Some bastards also sold software viruses, but we cracked down on that, too. The solution to that particular form of telecrime was simple. I just told the Mole rats about it. The Mole rats are vigilante packs of vCitizens who took up residence in the Belowtown sector of Mole. Their demographics indicate that they are worldwide, mostly male, between the ages of 8-16. They spend most of their time telegoofing around, as kids and teenagers like to do. If you ask them nicely to help, though, then they swarm viciously and continuously against a telecriminal until justice is rendered. It isn't a pretty sight, but then again, it works. The vCity is virtually free of crime, and yet there are no police.

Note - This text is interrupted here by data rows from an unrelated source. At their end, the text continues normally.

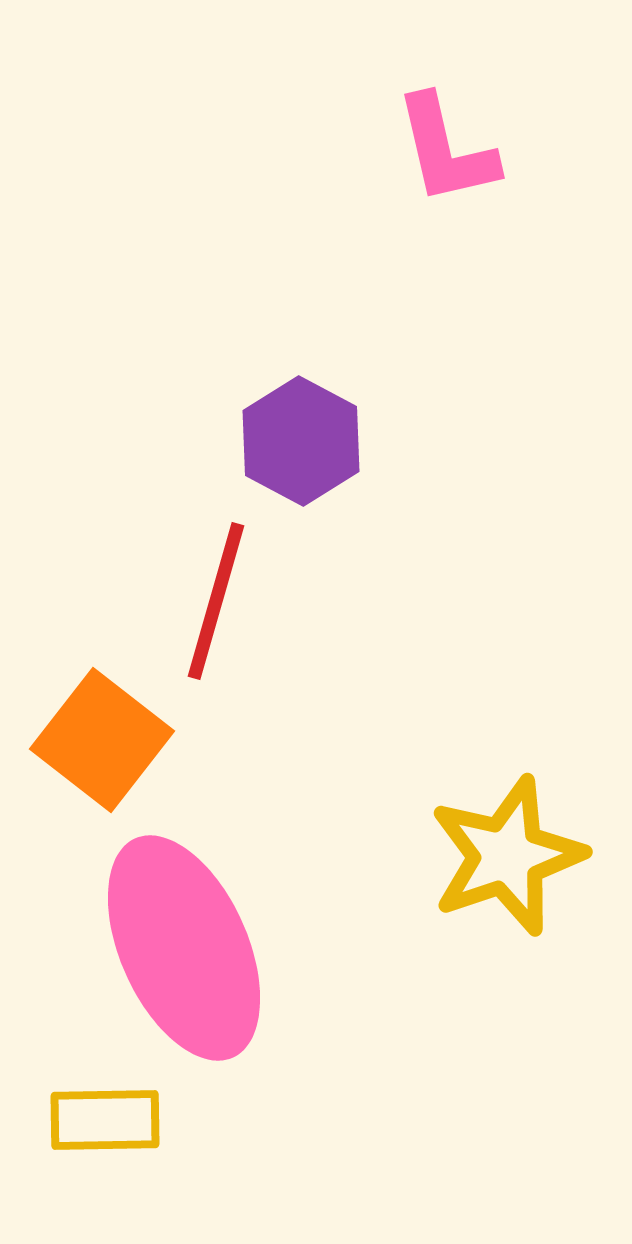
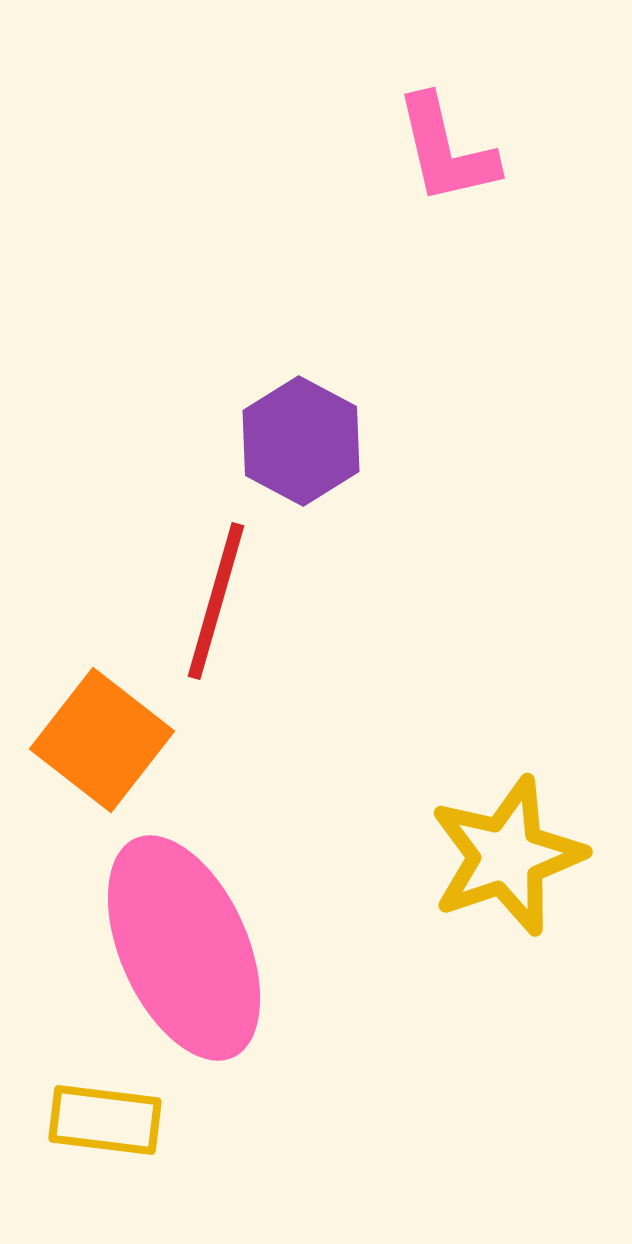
yellow rectangle: rotated 8 degrees clockwise
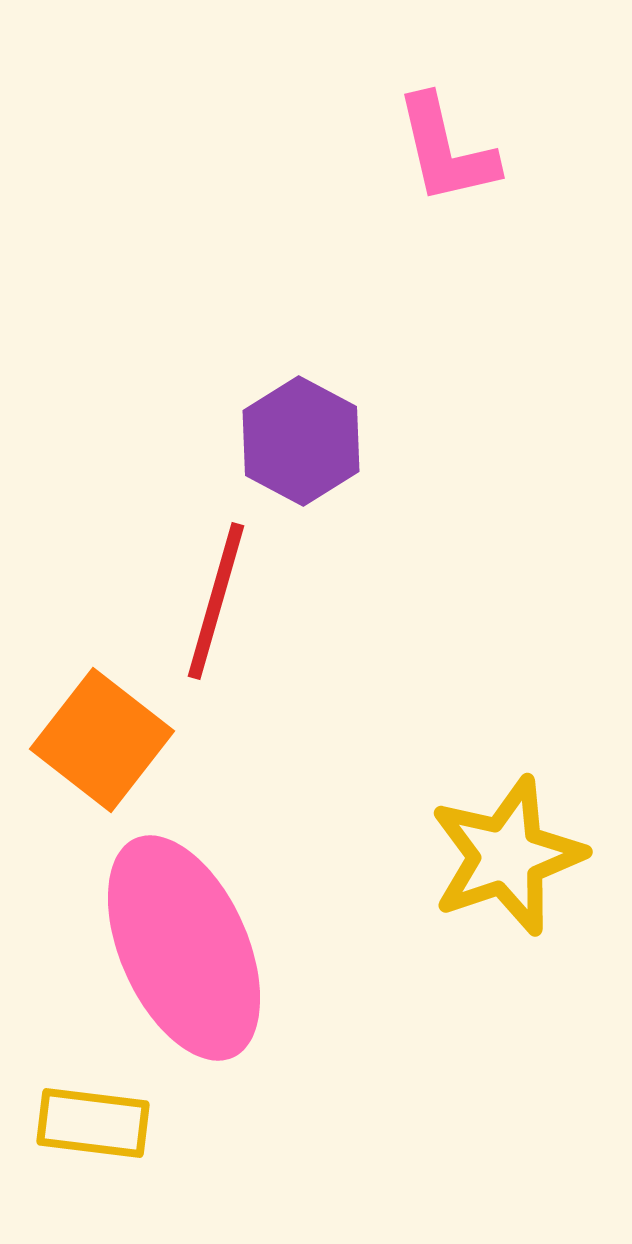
yellow rectangle: moved 12 px left, 3 px down
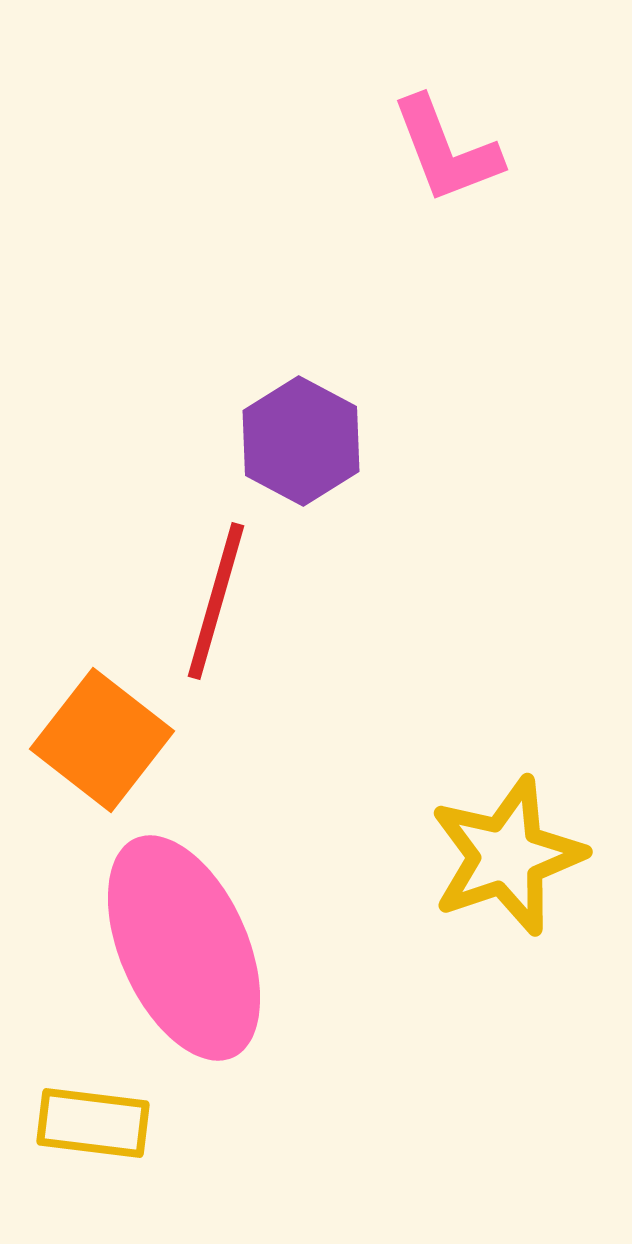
pink L-shape: rotated 8 degrees counterclockwise
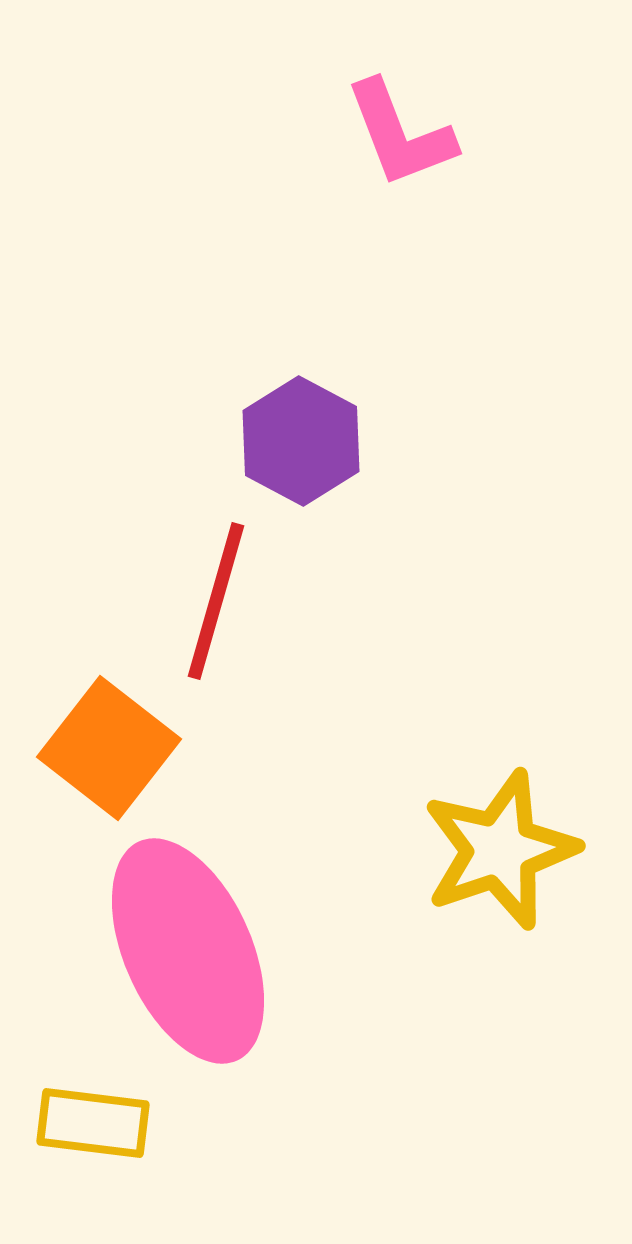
pink L-shape: moved 46 px left, 16 px up
orange square: moved 7 px right, 8 px down
yellow star: moved 7 px left, 6 px up
pink ellipse: moved 4 px right, 3 px down
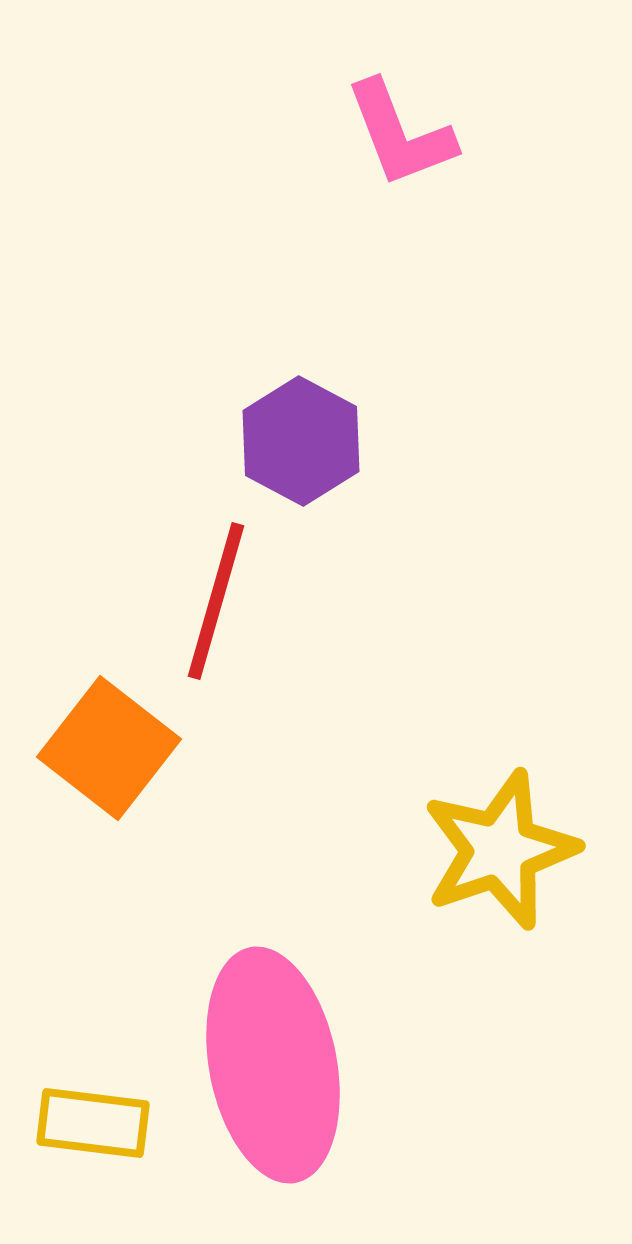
pink ellipse: moved 85 px right, 114 px down; rotated 13 degrees clockwise
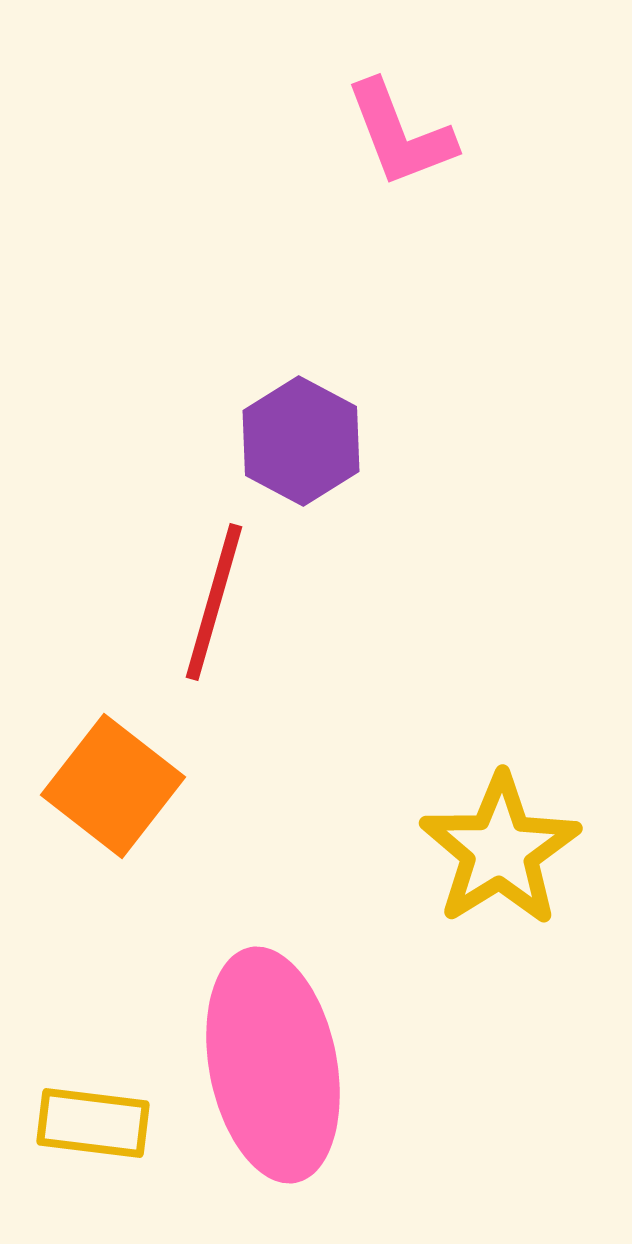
red line: moved 2 px left, 1 px down
orange square: moved 4 px right, 38 px down
yellow star: rotated 13 degrees counterclockwise
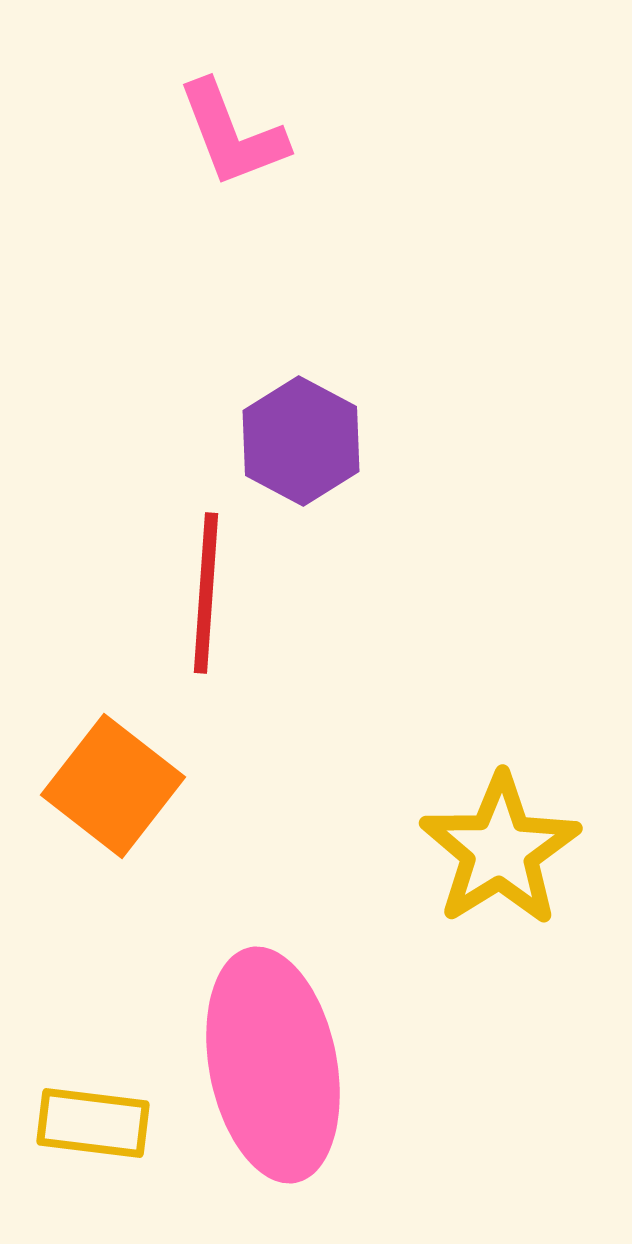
pink L-shape: moved 168 px left
red line: moved 8 px left, 9 px up; rotated 12 degrees counterclockwise
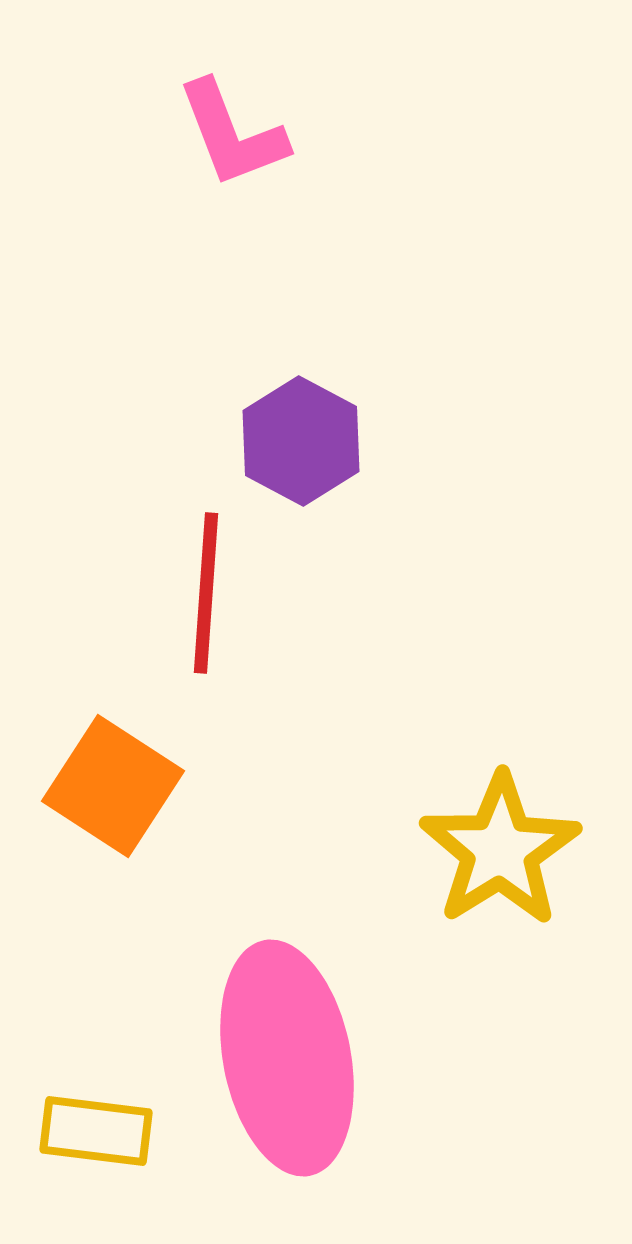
orange square: rotated 5 degrees counterclockwise
pink ellipse: moved 14 px right, 7 px up
yellow rectangle: moved 3 px right, 8 px down
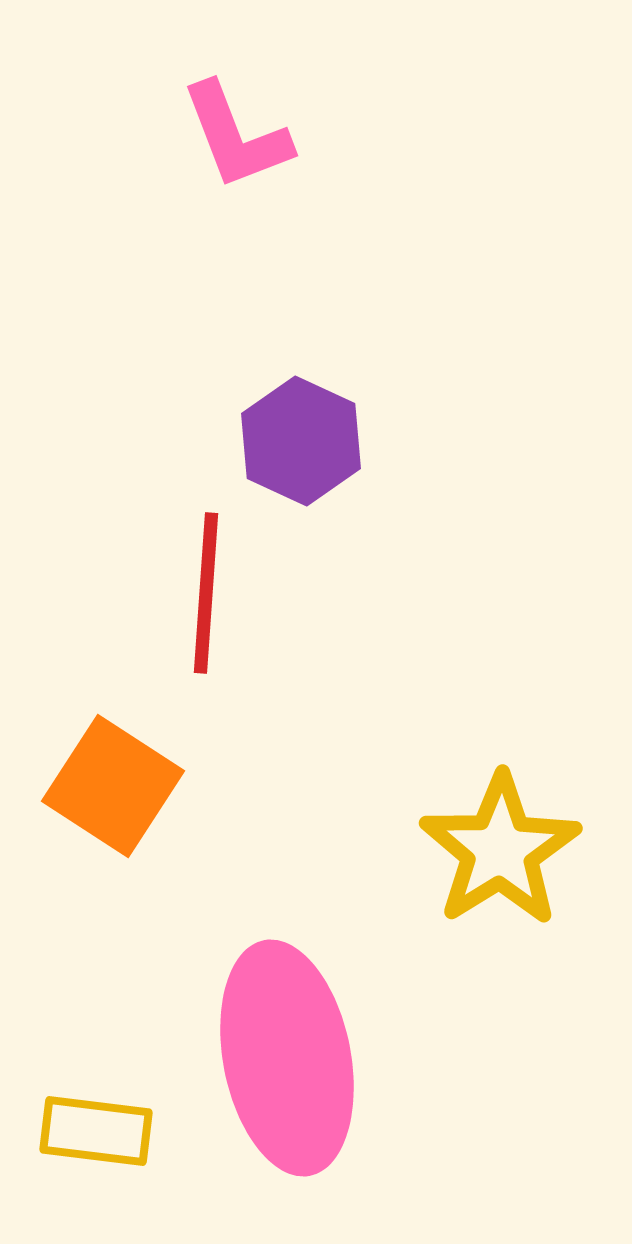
pink L-shape: moved 4 px right, 2 px down
purple hexagon: rotated 3 degrees counterclockwise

An example of a service was what are now called mapps (Marketing Applications). At first, these were literally maps of the vCity, which early vCitizens updated themselves. Within the first year of operations, however, the vCity went "from sponge to onion" and grew so fast that it proved impossible to map everything. Whereupon several clever vCitizens began to sell mapps that asked tourists and new vCitizens what kinds of things they wanted to see. In effect, an "intelligent" and instantly updated map that could show different aspects of the vCity depending upon the customer's desire. Our corporation found that so interesting that we ended up marketing the idea profitably in the real world as our GridUnlock (Trademark) software package. Real real estate agents worldwide were crashing our servers trying to download new editions at $0.79 a copy, plus applicable sales tax.

I go over to one of the vKiosks chosen at random to see what the nowlinks are saying. It is a simple shack called Rasheed's. Rasheed (I don't know if that is a real name or not, but it doesn't really matter -- in the vCity, we have a saying: "It may be virtual, but it's still reality") sells nowlinks in Arabic, English, and Hebrew. Looking down at the titles, I see nothing familiar and move on to the next vKiosk. This one is called L'Enfant Terrible and sells an amazing variety of nowlinks, downloads, and mapps. After searching for a minute, I finally see the name of a familiar nowlink, a golden oldie titled Rainforest Mac.

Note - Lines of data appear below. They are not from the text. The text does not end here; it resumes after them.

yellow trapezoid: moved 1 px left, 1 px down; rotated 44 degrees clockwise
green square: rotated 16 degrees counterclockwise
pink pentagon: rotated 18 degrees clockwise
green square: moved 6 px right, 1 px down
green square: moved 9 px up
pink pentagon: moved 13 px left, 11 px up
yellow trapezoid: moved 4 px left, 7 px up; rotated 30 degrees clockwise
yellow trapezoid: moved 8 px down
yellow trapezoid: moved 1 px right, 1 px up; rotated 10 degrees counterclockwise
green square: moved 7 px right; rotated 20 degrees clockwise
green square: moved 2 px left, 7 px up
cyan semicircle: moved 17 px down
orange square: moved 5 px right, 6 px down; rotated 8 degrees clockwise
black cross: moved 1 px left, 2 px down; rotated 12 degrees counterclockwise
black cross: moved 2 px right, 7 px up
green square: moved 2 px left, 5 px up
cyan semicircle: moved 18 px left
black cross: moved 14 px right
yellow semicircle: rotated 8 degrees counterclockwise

Rainforest Mac is still one of the more respectable nowlinks around, in its fifth year of operation. The editor/publisher is a woman whom I actually know in the real world, a bicycle courier by day and a hellion by night. She is a tough, no-nonsense ass-kicker who wouldn't hesitate to say exactly what she was thinking. She was one of the earliest vCitizens to claim residence in an outland region, instead of building a vHome in the domain of the vCity proper. She spent four months (so she claims) designing a palatial vHome, nestled in an upland valley of the Jungle/Rainforest outland. I couldn't bring myself to scold her for choosing such magnificent and pristine isolation. When one's real world consists of paved hell, why not dream in rainforest heaven?

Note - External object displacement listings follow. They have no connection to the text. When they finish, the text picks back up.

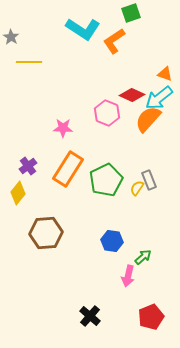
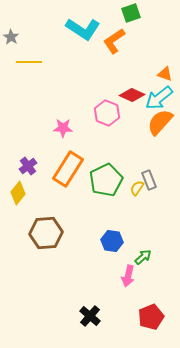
orange semicircle: moved 12 px right, 3 px down
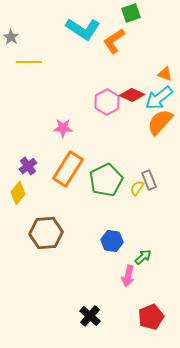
pink hexagon: moved 11 px up; rotated 10 degrees clockwise
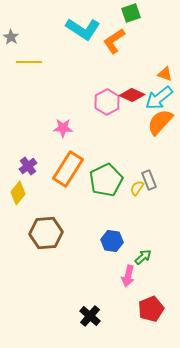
red pentagon: moved 8 px up
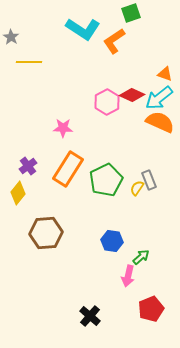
orange semicircle: rotated 72 degrees clockwise
green arrow: moved 2 px left
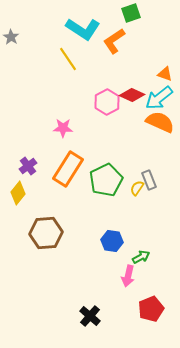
yellow line: moved 39 px right, 3 px up; rotated 55 degrees clockwise
green arrow: rotated 12 degrees clockwise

The answer being that it isn't a realistic option for the real world. The whole purpose of the vCity as a social-political simulation is to try to conceive a sustainable future, and then go there. The Jungle/Rainforest experts had fits about her. A whole e-mail war broke out over that damn site; I learned more than I wanted to know about the fragility of rainforests. Eventually we refused to zone a road out that far, especially in light of the fact that people could beam to her city coordinate if they wanted to. But we did accept her dirigible/helipad.

Anyway, Rainforest Mac was born. If anyone would notice my post to the Goodwill Division, it would be MacKenzie.

She did:


Meanwhile, once again the vPopuli are being treated

to a splendid example of how the First Cherub likes

to take the flaming sword and wield it to keep

VR entrepreneurs from returning to Eden to

taste of the fruits of the Tree of Knowledge.

What is wrong with Lee Ward's Exon Inspiration [link now]

other than its execrable content? Why is it a violation of the

Confluencia [link now] zoning ordinances?

vPopuli, I strongly urge you to vote no in the upcoming referendum.

I'm not advocating the site, I'm advocating my rights and your rights

as vCitizens to create and examine the content we choose.